Beginning with the line that has "https://www.facebook.com/1777200412", reproduce each remaining line of the data exactly, down to and including the last.

Segment Start: DATASET EXTRACT

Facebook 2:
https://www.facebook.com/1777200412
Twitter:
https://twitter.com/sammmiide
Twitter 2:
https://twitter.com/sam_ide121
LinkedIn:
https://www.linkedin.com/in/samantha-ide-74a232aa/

Segment End: DATASET EXTRACT

RESPONSE BOX:
https://www.facebook.com/1777200412
Twitter:
https://twitter.com/sammmiide
Twitter 2:
https://twitter.com/sam_ide121
LinkedIn:
https://www.linkedin.com/in/samantha-ide-74a232aa/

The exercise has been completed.